Комиссии понравилась моя громкая декламация, я даже пересказал на русском содержание стиха. Вот так я поступил к Чухраю. Мне повезло, что моим педагогом по монтажу стал Иосиф Давидович Гордон. Он только что вернулся в Москву из сталинских ссылок. Гордон до войны жил во Франции, монтировал фильмы Рене Клера и других французских классиков. 

Война кончилась, и очень многих русских французов товарищ Сталин пригласил вернуться на родину. Он пообещал работу и жильё. Иосиф Давидович Гордон приехал в СССР, и его тут же угнали этапом в Сибирь. До конца 50-х он бедствовал, потом устроился работать во ВГИК. Этот скромный, тихий человек сыграл невероятно важную роль в моей жизни. 

Я во ВГИКе очень комплексовал, все вокруг интеллектуалы, а я выкручивался за счёт своей фантазии, что-то эффектно врал про Пиросмани. Иосиф Давидович предложил нам, студентам, из чужих киносрезок склеить свои фильмы, маленькие. Я сделал первую в жизни склейку, и она понравилась мастеру. Момент, когда Гордон похвалил меня за эту склейку, стал судьбоносным, так же как и нога чёрной девушки-эфиопки. Похвала в такой момент, когда я находился в разброде, меня спасла. Я бросился изучать монтаж. Моим домом стала монтажная, я там дневал и ночевал, вокруг бегали крысы (полуподвал Студии Горького), мы так друг к другу привыкли, что мне казалось, что они смотрят на экран монитора и что-то понимают. Я клеил и клеил плёнку, в ожидании следующей похвалы, и Гордон меня снова и снова хвалил, приводил в пример. Так я обрёл мускулы. 

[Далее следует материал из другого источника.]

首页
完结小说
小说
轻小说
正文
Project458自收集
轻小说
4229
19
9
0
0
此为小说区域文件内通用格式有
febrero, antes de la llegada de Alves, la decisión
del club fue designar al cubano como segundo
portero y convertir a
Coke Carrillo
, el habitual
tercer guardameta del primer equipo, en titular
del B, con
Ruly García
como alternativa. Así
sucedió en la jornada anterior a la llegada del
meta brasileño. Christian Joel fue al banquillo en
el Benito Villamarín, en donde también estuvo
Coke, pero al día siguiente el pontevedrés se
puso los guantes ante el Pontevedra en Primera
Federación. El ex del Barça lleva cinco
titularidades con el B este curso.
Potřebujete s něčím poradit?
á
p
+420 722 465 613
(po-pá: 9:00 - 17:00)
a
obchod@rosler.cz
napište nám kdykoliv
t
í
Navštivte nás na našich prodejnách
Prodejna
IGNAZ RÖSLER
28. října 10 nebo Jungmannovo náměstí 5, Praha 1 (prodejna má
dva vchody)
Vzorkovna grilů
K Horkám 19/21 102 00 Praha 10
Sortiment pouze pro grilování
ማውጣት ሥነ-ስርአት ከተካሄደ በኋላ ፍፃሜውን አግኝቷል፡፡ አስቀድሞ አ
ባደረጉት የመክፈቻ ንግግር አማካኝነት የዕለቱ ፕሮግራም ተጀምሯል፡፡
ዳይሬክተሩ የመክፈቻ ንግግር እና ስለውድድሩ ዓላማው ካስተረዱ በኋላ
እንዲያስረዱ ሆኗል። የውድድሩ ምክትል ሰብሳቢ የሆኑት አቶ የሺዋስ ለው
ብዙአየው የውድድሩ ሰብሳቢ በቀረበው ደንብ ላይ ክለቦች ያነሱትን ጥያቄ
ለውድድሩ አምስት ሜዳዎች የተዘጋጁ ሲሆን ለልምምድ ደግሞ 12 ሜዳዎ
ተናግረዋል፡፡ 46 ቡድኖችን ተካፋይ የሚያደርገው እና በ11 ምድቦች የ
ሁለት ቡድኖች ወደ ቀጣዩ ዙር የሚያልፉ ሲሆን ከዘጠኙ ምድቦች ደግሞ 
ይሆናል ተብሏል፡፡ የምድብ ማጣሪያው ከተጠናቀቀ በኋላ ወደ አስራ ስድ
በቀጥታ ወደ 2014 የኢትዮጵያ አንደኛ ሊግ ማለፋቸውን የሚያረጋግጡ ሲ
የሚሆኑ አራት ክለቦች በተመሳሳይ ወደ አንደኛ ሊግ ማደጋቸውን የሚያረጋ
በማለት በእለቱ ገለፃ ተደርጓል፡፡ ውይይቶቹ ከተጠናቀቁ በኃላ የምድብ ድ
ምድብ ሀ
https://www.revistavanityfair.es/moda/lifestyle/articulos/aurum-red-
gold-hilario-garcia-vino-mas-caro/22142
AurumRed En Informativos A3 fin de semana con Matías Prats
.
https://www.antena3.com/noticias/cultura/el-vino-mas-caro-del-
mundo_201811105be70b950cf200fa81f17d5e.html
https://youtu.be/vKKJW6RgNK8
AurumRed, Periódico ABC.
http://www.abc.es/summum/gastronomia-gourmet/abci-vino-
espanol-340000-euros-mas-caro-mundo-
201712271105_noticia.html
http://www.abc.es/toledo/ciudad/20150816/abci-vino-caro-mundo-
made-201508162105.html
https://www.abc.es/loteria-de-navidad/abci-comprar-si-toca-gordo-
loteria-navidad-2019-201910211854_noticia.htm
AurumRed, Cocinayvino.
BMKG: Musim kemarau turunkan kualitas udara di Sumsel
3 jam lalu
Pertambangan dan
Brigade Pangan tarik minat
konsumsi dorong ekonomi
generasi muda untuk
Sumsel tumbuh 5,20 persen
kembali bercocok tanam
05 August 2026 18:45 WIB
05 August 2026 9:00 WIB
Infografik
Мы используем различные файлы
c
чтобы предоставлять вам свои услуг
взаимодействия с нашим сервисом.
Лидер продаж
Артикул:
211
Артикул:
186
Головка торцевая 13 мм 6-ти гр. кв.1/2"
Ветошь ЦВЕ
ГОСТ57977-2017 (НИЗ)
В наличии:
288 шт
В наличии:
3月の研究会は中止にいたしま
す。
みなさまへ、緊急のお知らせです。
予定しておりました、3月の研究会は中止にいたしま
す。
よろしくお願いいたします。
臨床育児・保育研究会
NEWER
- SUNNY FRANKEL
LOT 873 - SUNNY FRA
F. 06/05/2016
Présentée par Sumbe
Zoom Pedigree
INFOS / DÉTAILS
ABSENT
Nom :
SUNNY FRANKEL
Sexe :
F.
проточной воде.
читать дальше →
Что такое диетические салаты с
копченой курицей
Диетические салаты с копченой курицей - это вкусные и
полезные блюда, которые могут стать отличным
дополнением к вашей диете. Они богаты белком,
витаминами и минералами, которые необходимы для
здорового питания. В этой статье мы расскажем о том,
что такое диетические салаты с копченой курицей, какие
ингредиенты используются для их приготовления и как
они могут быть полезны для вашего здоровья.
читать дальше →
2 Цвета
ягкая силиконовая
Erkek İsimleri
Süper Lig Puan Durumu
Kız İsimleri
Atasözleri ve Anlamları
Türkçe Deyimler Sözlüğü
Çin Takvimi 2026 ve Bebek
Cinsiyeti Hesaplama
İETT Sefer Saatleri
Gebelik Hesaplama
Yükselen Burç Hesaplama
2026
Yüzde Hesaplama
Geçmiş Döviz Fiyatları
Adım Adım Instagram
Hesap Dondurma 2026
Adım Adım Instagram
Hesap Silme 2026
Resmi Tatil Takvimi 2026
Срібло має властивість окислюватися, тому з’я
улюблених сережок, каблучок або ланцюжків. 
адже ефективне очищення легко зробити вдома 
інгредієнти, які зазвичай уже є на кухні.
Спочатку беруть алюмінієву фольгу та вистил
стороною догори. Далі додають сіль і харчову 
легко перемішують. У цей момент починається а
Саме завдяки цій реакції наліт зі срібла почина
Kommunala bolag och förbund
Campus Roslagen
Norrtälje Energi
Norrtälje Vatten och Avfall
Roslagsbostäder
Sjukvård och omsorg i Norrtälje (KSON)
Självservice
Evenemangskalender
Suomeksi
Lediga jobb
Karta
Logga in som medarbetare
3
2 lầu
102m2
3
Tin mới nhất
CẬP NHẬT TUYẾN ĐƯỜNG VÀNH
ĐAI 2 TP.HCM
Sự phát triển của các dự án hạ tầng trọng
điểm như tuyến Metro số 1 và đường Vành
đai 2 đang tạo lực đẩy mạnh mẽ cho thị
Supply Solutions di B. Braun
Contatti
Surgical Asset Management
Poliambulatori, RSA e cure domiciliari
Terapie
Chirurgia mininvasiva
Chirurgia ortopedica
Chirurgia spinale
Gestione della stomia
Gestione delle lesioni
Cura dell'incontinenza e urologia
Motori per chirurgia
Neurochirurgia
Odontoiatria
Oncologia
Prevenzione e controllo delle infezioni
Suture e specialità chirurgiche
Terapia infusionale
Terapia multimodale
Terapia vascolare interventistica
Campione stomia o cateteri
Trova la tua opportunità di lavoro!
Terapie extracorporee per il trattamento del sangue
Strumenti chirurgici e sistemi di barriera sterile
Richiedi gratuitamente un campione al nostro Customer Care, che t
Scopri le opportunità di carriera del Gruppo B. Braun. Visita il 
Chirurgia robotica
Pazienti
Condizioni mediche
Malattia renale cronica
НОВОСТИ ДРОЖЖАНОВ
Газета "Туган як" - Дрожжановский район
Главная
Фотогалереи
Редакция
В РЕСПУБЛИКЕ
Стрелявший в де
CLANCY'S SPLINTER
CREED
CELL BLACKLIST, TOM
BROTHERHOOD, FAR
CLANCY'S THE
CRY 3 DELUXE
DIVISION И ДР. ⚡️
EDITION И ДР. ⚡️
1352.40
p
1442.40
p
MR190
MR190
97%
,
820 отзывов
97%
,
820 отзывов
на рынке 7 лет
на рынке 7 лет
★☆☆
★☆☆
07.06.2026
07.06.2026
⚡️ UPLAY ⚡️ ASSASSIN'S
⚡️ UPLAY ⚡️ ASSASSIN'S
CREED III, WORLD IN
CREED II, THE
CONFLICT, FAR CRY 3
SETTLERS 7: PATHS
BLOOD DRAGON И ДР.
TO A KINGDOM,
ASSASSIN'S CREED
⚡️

Прошли годы. Очень много фильмов было сделано этими руками, и при этом много знаменитых фильмов. Монтажом можно поднять с постели больного, и он побежит, как Джеси Оуэнс. Но про один мой фильм, «Пловец»,  председатель Госкино после просмотра сказал: «Этот фильм надо сжечь». Я осмелился пошутить: «Сжечь вместе с режиссёром?»  

Когда я почувствовал, что с фильмом сделают что-то плохое, тайно прокрался в лабораторию киностудии «Грузия-фильм», вырезал те самые опасные куски, вывез их к моей бабушке Екатерине Григорьевне Бухаровой, которая жила на окраине Тбилиси с маленьким холодильником, половину которого я забил негативной плёнкой. Бабушка, конечно, не радовалась, ей негде было хранить помидоры, молоко, сыр. За фильмом действительно охотились. «Где негативная плёнка? Был приказ сжечь её. Куда она исчезла?» Расследования продолжались долго. Что стало со мной? Председатель Госкино на каком-то аутодафе объявил: «Дисквалифицировать! Запретить снимать кино!» 

negoda.jpg
Наталья Негода - первая ласточка перестройки в Америке

В 1991 году, когда началась перестройка, я вернулся в режиссуру, снял фильм «Поездка товарища Сталина в Африку». Была замечательная кинокомпания «Американо-советская киноинициатива» Никиты Михалкова и Рустама Ибрагимбекова, на деньги которой был снят этот экспериментальный фильм. С ним я поехал в Голливуд с замечательными людьми − Пашей Фином, Юрием Клепиковым, Рустамом Ибрагимбековым, Павлом Чухраем, Машей Зверевой, Наной Джорджадзе. 

Драматизм этой поездки заключался в том, что я, считавший себя хорошим спортсменом, не предполагал, что у меня сильно больное сердце. В один из дней был назначен показ фильма «Сталин в Африке…» в Лос-Анджелесе, куда было приглашено много гостей, а накануне вечером мы пошли в джаз-клуб. Было очень душно, мне сказали: «Ираклий, ты очень бледный». Я подумал, это результат того, что, как маньяк, месяц не вылазил из монтажной, пил только кофе. Но всё-таки попросил у переводчицы валидол. Оказалось, что в Америке считается уголовно наказуемым преступлением раздавать сердечные лекарства. Если человеку плохо, его полагается срочно доставить в больницу. Я разозлился на американцев, но это счастье, что мне не дали валидол. Слушать джаз в духоте больше не очень-то хотелось. Так почему бы не посетить американский госпиталь? Как-никак новое впечатление. Тем более что переводчица была рыжеволосой Диной Дурбо, почти что Дурбин. 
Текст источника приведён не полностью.